Like Nixon, Hillary Clinton probably is the most well-qualified. Who knows politics better? Who knows the job of being president better?
Who knows foreign policy better?

Yet it’s unfortunate that during all the years in the public eye, she cut ethical corners. Maybe not any more corners than other nominees. Many adults will remember “I am not a crook” Nixon, who in fact did unleash aides against political enemies. Yes, “Tricky Dick” was a crook.

Yet he did withdraw troops from Vietnam. He launched good social programs. He launched better relations with the Soviet Union. When he had lost most all of his support in Congress, he resigned with what I thought showed a lot of dignity and grace.

The debates made Kennedy. With wit, style and a command of issues, he proved himself equal to the formidable and experienced Vice President. (Nixon, in college, had been a star debater.)
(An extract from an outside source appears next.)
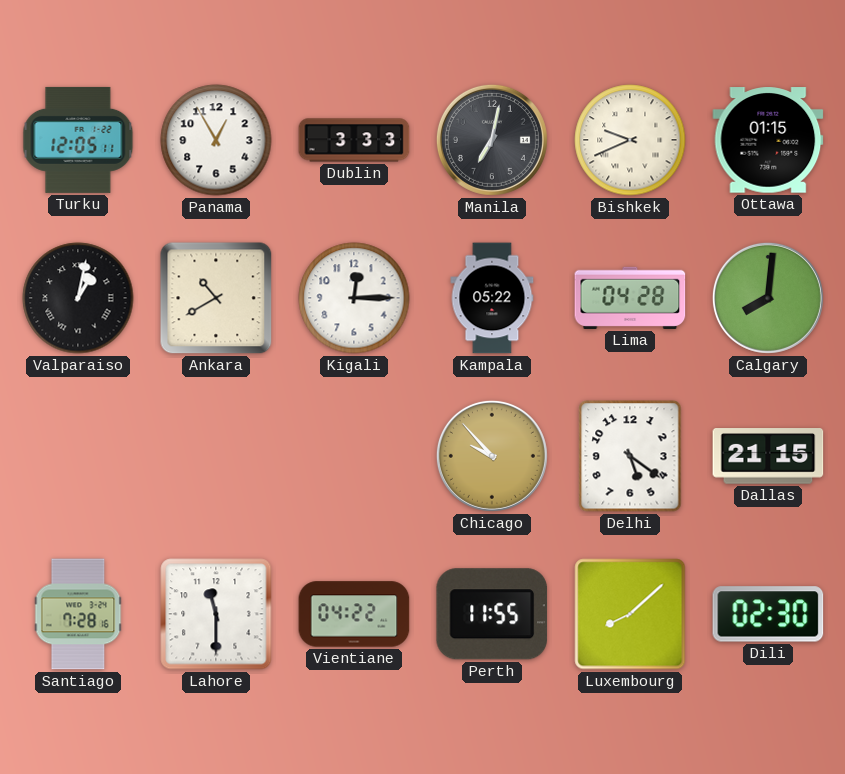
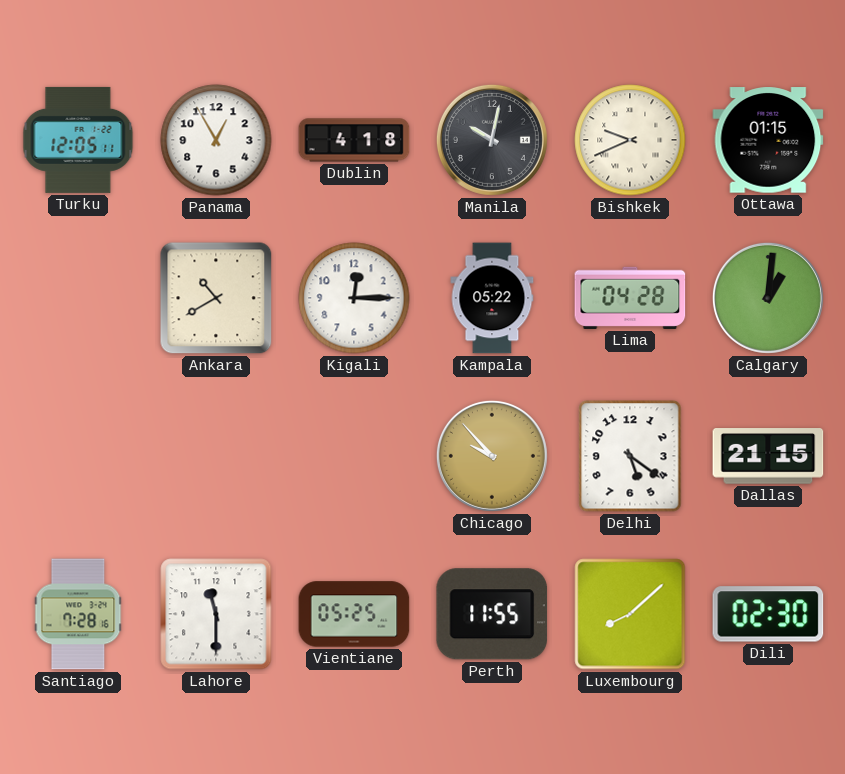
Dublin: 3:33 -> 4:18
Manila: 7:02 -> 10:02
Valparaiso: 1:02 -> none
Calgary: 8:01 -> 1:01
Vientiane: 04:22 -> 05:25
I won’t be surprised if the best Republican debater becomes the party’s nominee. In my judgment that person who will have the best chance of beating Mrs. Clinton likely will be seen by the majority of voters as the most moderate.

I do love this season when the presidential campaign gets into full swing. I recall the vigorous debates we had on the editorial board about the candidates. I enjoyed interviewing a few, including Bill Clinton. (What a charmer!)

To be sure, few enjoy the access I did or follow the campaigns as avidly as I did as an editorial writer. But I think lots more people perk up as the campaigns get started with TV debates and big local events.

We do care about the presidential election. We do care who gets to become president. I think if you ask them, they’ll say “Of course, it matters.”